You should be aware that Paypal can behave arbitrarily with respect to freezing your funds, closing your account, refunding customers, and generally acting like they can do whatever they believe is correct without any sort of accountability or explanation.
If you have some sort of problem with Paypal or a customer, your only initial choice will be to interact with junior customer service people via web forms. If your dispute/problem gets escalated, you might get to talk to a very junior customer service person on the telephone. It's very unlikely you'll ever speak with anyone who has both a clue and any sort of authority to get things done. Speaking with someone who has even one of those two things is pretty much a miracle.
There are a lot of horror stories where merchants have lost access to thousands of dollars because Paypal decided they didn't like something about the business or business model and just froze the money. If your ability to buy or produce new products is directly linked to getting paid immediately for sales, an interruption like that could potentially kill your business.

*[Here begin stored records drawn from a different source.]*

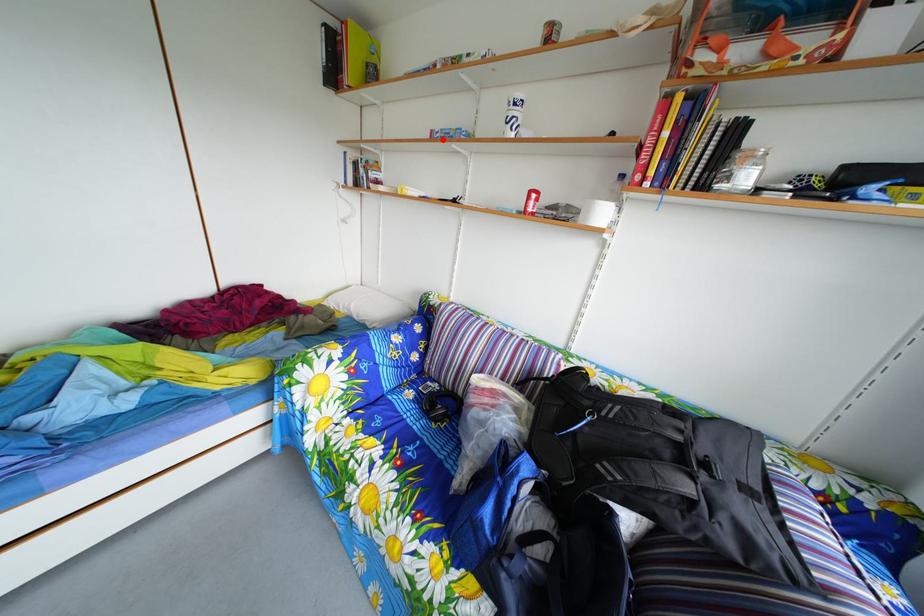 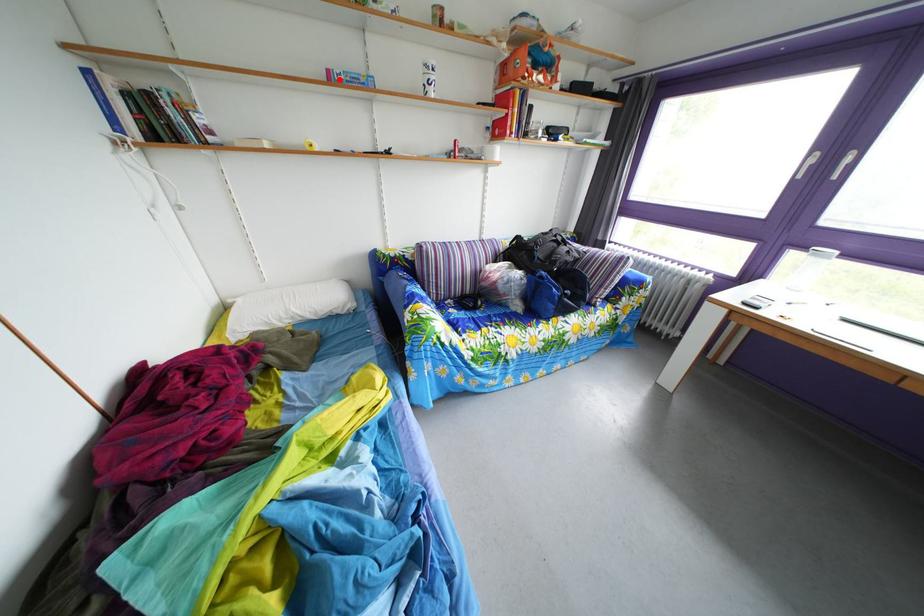 I am providing you with two images of the same scene from different viewpoints. A red point is marked on the first image and another point is marked on the second image. Do the highlighted points in image1 and image2 indicate the same real-world spot?

Yes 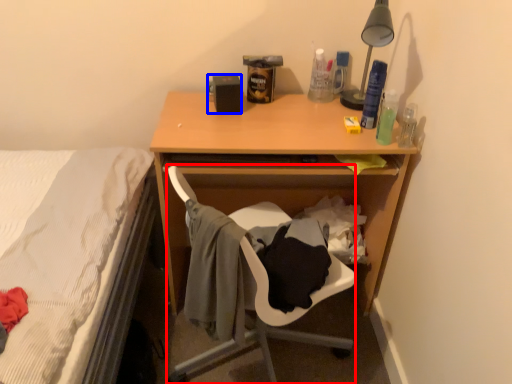 Question: Which of the following is the farthest to the observer, chair (highlighted by a red box) or loudspeaker (highlighted by a blue box)?

Choices:
 (A) chair
 (B) loudspeaker

Answer: (B) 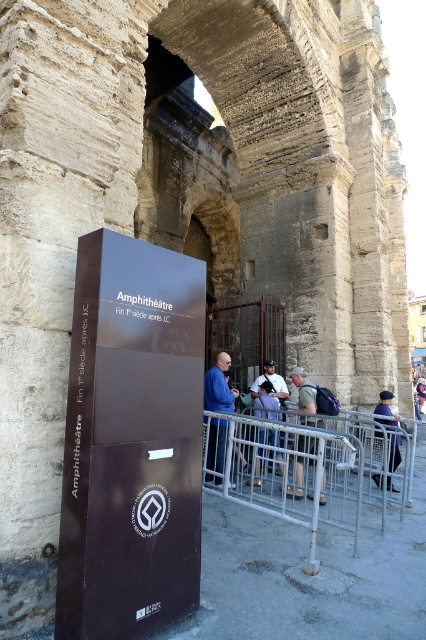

On the other hand, I've been using Paypal for > 10 years now without a lot of drama, so it's perfectly possible to use them without running into problems. At this point, I use them mostly as a backup to my real merchant account, which once in awhile won't work, and it's nice to be able to pull up Paypal; or to accept payment from someone over the internet. (The vast, vast majority of my business is in-person, and my clients think Paypal is related to Ebay, which isn't a very professional image.)
The next step for people who avoid or outgrow Paypal is often 2Checkout.